▶ **Your objective**: The data below is to be transcribed word for word; pictures are to be excluded.

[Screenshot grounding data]
- Opening Delimiter -

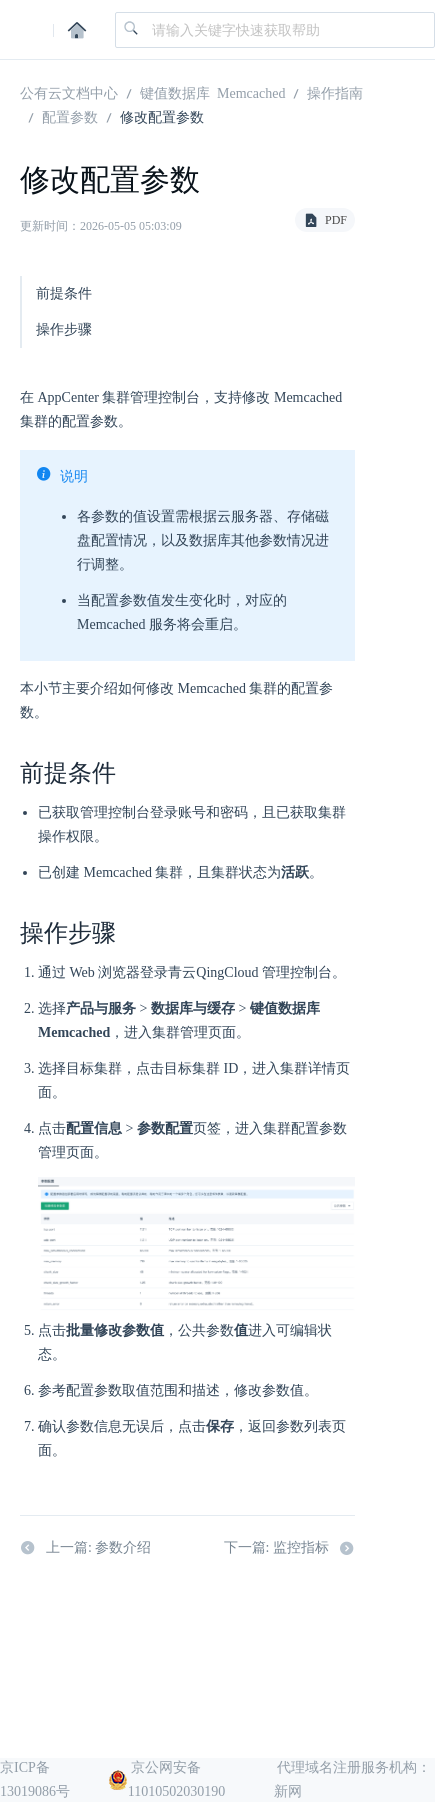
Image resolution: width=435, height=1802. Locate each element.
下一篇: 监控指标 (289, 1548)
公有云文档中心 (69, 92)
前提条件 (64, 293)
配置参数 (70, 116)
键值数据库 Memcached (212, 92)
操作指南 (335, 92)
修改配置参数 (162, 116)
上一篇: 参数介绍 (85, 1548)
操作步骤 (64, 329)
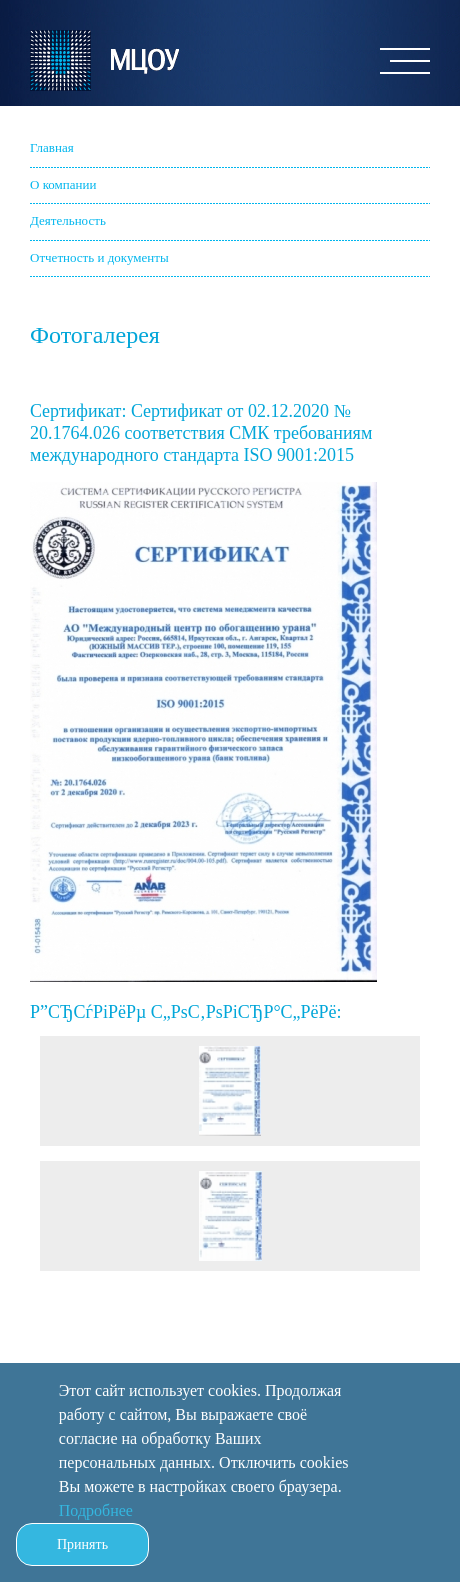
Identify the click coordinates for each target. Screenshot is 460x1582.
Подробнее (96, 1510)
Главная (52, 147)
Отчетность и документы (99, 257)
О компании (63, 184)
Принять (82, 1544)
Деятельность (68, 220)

- Closing Delimiter -

▶ **Exercise output**:
Image resolution: width=435, height=1802. Locate each element.
下一篇: 监控指标 (289, 1548)
公有云文档中心 (69, 92)
前提条件 (64, 293)
配置参数 (70, 116)
键值数据库 Memcached (212, 92)
操作指南 (335, 92)
修改配置参数 (162, 116)
上一篇: 参数介绍 (85, 1548)
操作步骤 (64, 329)
Identify the click coordinates for each target. Screenshot is 460x1582.
Подробнее (96, 1510)
Главная (52, 147)
Отчетность и документы (99, 257)
О компании (63, 184)
Принять (82, 1544)
Деятельность (68, 220)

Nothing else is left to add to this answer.